Gostaria agora de acrescentar que um dos princípios distintivos desse património civilizacional é que ele emergiu como resultado de uma cultura comum, mas não de um plano comum. A cultura comum europeia emergiu ao longo dos séculos e das gerações, em simbiose com larga variedade de arranjos políticos, larga variedade de pólos de decisão política e larga variedade de instituições intermédias e autónomas, que hoje designamos por sociedade civil.

Creio que esta ideia pluralista tem consequências. O pluralismo vê o legado europeu e ocidental como fruto de uma permanente conversação, não como busca monista de um modelo de perfeição (que talvez fizesse sentido nas tradições da Rússia ou da China).

Uma primeira consequência desta perspectiva pluralista pode ser citada a propósito do projecto da moeda única europeia, o euro. Basicamente, numa perspectiva pluralista, o projecto do euro não deve ser identificado com o projecto da União Europeia. Esta deve abrir mais espaço para a inclusão de diferentes escolhas dos estados membros — e diferentes combinações entre essas escolhas.
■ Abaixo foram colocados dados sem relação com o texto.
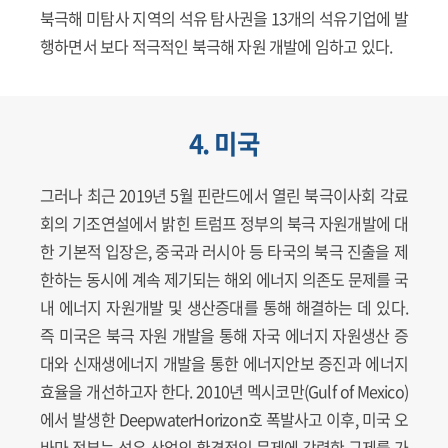
북극해 미탐사 지역의 석유 탐사권을 13개의 석유기업에 발
행하면서 보다 적극적인 북극해 자원 개발에 임하고 있다.
4. 미국
그러나 최근 2019년 5월 핀란드에서 열린 북극이사회 각료
회의 기조연설에서 밝힌 트럼프 정부의 북극 자원개발에 대
한 기본적 입장은, 중국과 러시아 등 타국의 북극 진출을 제
한하는 동시에 계속 제기되는 해외 에너지 의존도 문제를 국
내 에너지 자원개발 및 생산증대를 통해 해결하는 데 있다.
즉 미국은 북극 자원 개발을 통해 자국 에너지 자원생산 증
대와 신재생에너지 개발을 통한 에너지안보 증진과 에너지
효율을 개선하고자 한다. 2010년 멕시코만(Gulf of Mexico)
에서 발생한 DeepwaterHorizon호 폭발사고 이후, 미국 오
바마 정부는 석유 산업의 환경적인 문제에 강력한 규제를 가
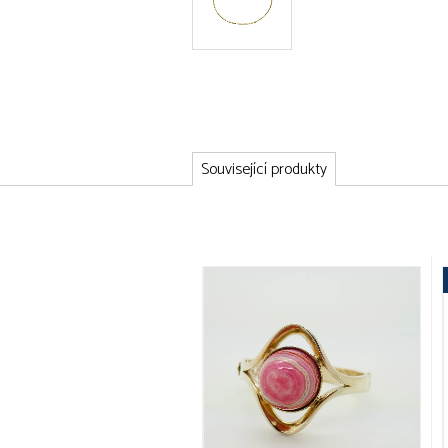
Související produkty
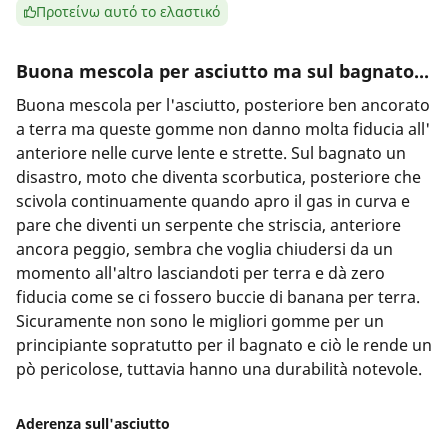
Προτείνω αυτό το ελαστικό
Buona mescola per asciutto ma sul bagnato...
Buona mescola per l'asciutto, posteriore ben ancorato
a terra ma queste gomme non danno molta fiducia all'
anteriore nelle curve lente e strette. Sul bagnato un
disastro, moto che diventa scorbutica, posteriore che
scivola continuamente quando apro il gas in curva e
pare che diventi un serpente che striscia, anteriore
ancora peggio, sembra che voglia chiudersi da un
momento all'altro lasciandoti per terra e dà zero
fiducia come se ci fossero buccie di banana per terra.
Sicuramente non sono le migliori gomme per un
principiante sopratutto per il bagnato e ciò le rende un
pò pericolose, tuttavia hanno una durabilità notevole.
Aderenza sull'asciutto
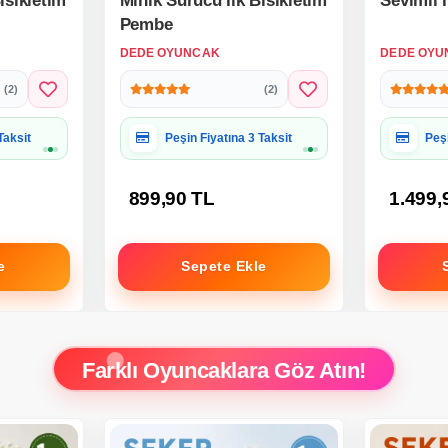
isikletim
Minik Sürücü İlk Bisikletim
Sevimli 
Pembe
DEDE OYUNCAK
DEDE OYU
(2)
(2)
 Uygun
Hediye Paketine Uygun
Hed
899,90 TL
1.499,
e
Sepete Ekle
Farklı Oyuncaklara Göz Atın!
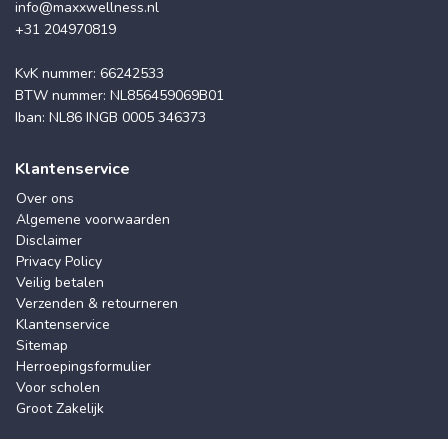
info@maxxwellness.nl
+31 204970819
KvK nummer: 66242533
BTW nummer: NL856459069B01
Iban: NL86 INGB 0005 346373
Klantenservice
Over ons
Algemene voorwaarden
Disclaimer
Privacy Policy
Veilig betalen
Verzenden & retourneren
Klantenservice
Sitemap
Herroepingsformulier
Voor scholen
Groot Zakelijk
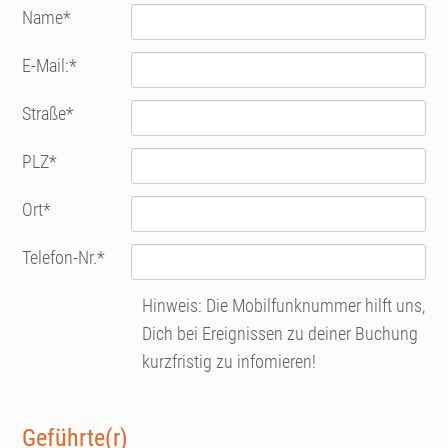
Name
*
E-Mail:
*
Straße
*
PLZ
*
Ort
*
Telefon-Nr.
*
Hinweis: Die Mobilfunknummer hilft uns,
Dich bei Ereignissen zu deiner Buchung
kurzfristig zu infomieren!
Geführte(r)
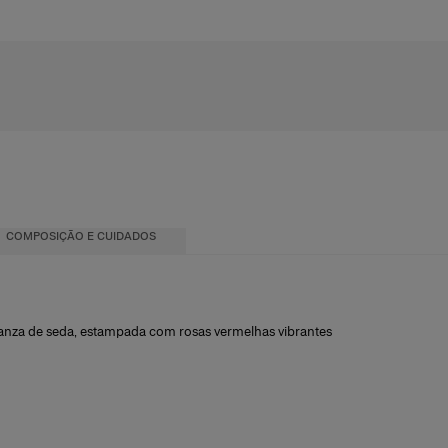
COMPOSIÇÃO E CUIDADOS
nza de seda, estampada com rosas vermelhas vibrantes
Uma outra consequência da disposição pluralista é o reconhecimento do Estado-nação enquanto lar da democracia parlamentar e constitucional. Isto claramente contraria a convicção hoje dominante de que o Estado-nação está obsoleto. E contraria enfaticamente a ideia corrente de que o caminho a seguir pela União Europeia terá de ser, ou deverá ser sempre, o de maior integração supranacional. Esta ideia de sempre maior integração supranacional, frequentemente associada à expressão “Mais Europa”, arrisca-se na verdade a produzir como resultado “mais Europa com menos europeus”.

Um outro ponto que vale a pena referir é que na civilização europeia e ocidental existem tradições marítimas e tradições continentais. Nenhuma é perfeita e nenhuma delas deve aspirar à supremacia. O que mais distingue as culturas políticas marítimas, neste caso a atlântica, é a maior facilidade em lidar com a variedade, com uma certa desarrumação, e com a descentralização. Por outras palavras, as culturas políticas marítimas favorecem o pluralismo e naturalmente sentem desconforto com atmosferas monistas associadas a modelos centralizadores.

A preservação da União Europeia, enquanto casa comum das nações europeias, dificilmente será possível sem um entendimento pluralista do projecto europeu, em articulação com a dimensão atlântica. Foi a aliança euro-atlântica que garantiu a paz e a prosperidade na Europa desde o final da II Guerra. Chegou de novo a altura de recordar e defender o pluralismo euro-atlântico contra os sonhos monistas de uniformização — quer continentais, quer eventualmente insulares.